The main point is the contextual nature of my time perception and not its subjectivity. That time is subjective is a trivial truism. We all know this. It need not be explained. That the subjectivity is affected by whose experiences we are recollecting and retrieving from storage was new, at least for me.


I can only hope that we are all the protagonists of our stories. And the protagonists most of the plot revolves around us. Sam received most of the lines in the Lord of the Rings. Sabrina in the Teenage Witch. Plotlines B and C tend to gain less focus when we replay our stories. We know Neville spent quite a bit of time in botany but we just think about it because it helped Harry get hold of Gillyweed and pass the second trial of the Triwizard tournament.

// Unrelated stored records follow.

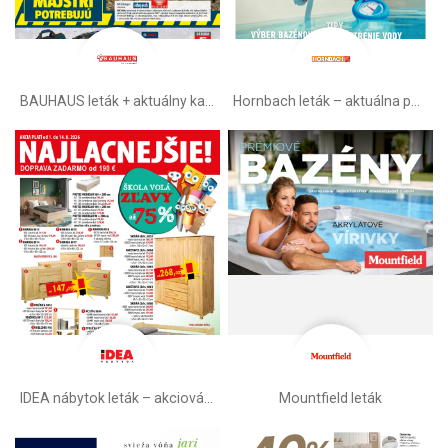
BAUHAUS leták + aktuálny katalóg
Hornbach leták – aktuálna ponuka
IDEA nábytok leták – akciová ponuka
Mountfield leták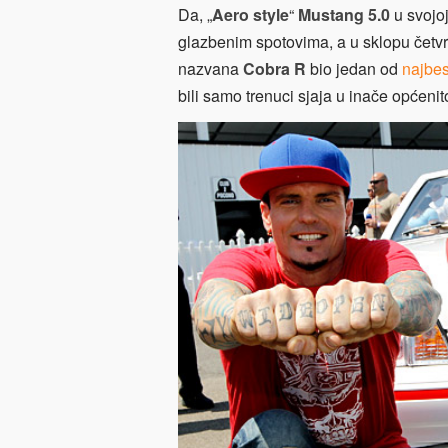
Da, „
Aero style
“
Mustang 5.0
u svojoj
glazbenim spotovima, a u sklopu četvr
nazvana
Cobra R
bio jedan od
najbe
bili samo trenuci sjaja u inače općenit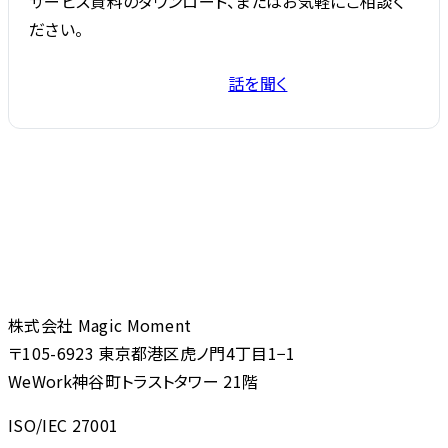
サービス資料のダウンロード、またはお気軽にご相談く
ださい。
話を聞く
サービス資料を受け取る
株式会社 Magic Moment
〒105-6923 東京都港区虎ノ門4丁目1−1
WeWork神谷町トラストタワー 21階
ISO/IEC 27001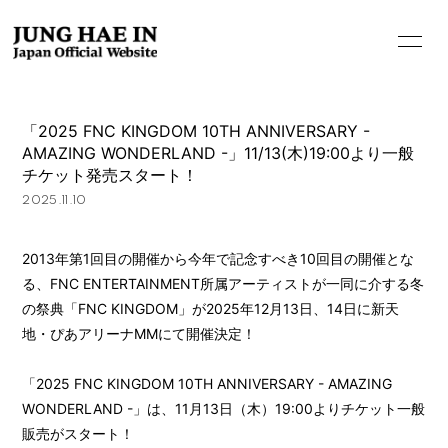
「2025 FNC KINGDOM 10TH ANNIVERSARY -
AMAZING WONDERLAND -」11/13(木)19:00より一般
チケット発売スタート！
2025.11.10
2013年第1回目の開催から今年で記念すべき10回目の開催とな
る、FNC ENTERTAINMENT所属アーティストが一同に介する冬
の祭典「FNC KINGDOM」が2025年12月13日、14日に新天
地・ぴあアリーナMMにて開催決定！
「2025 FNC KINGDOM 10TH ANNIVERSARY - AMAZING
WONDERLAND -」は、11月13日（木）19:00よりチケット一般
販売がスタート！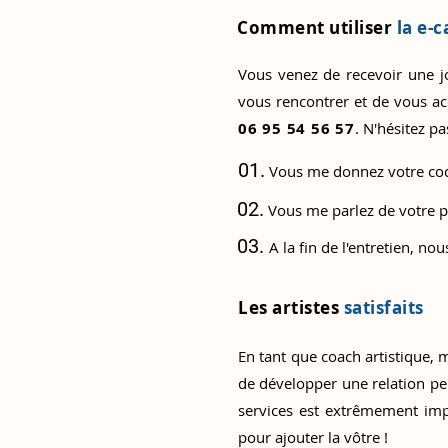
Comment utiliser
la e-c
Vous venez de recevoir une jol
vous rencontrer et de vous a
06 95 54 56 57
. N'hésitez p
01.
Vous me donnez votre code
02.
V
ous me parlez de votre p
03.
A la fin de l'entretien, 
Les artistes
satisfaits
En tant que coach artistique, m
de développer une relation per
services est extrêmement imp
pour ajouter la vôtre !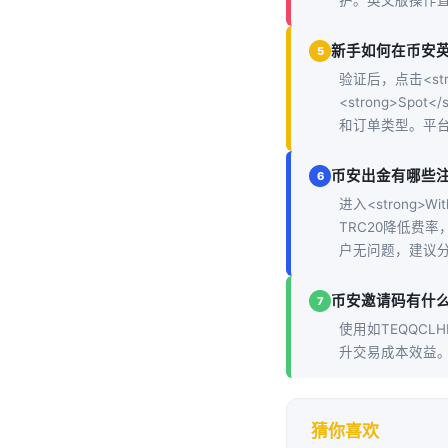
护。英文版操作
新手如何在币安
5
验证后，点击<str
<strong>S
和订单类型。平
币安出金有哪些
6
进入<strong
TRC20降低费
户无问题，建议
币安邀请码有什
7
使用如TEQQCL
升交易成本效益。
猜你喜欢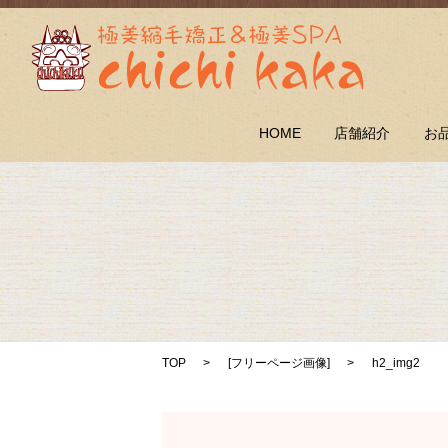
HOME
店舗紹介
お
TOP
[
フリーページ画像
]
h2_img2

My privileged self can't imagine being taking the role of sidekick and remembering other's people experiences in more detail than mine. I know it is a privilege but I hope one many of us can experience. We are all human, we all deserve to be the person we care the most for. At least before our children are born.


I guess it makes sense that when looking back at the lives of other people, their events feel generally compressed as if all moved very fast. Whereas when I rewind my life the speed of events changes dramatically. Some went fast, as my new experiences in a new job, or year n+1 as immigration. Others fill my mind with detail and with a rich and deep sense of time. Such as my first lockdown or the first months living together with my partner.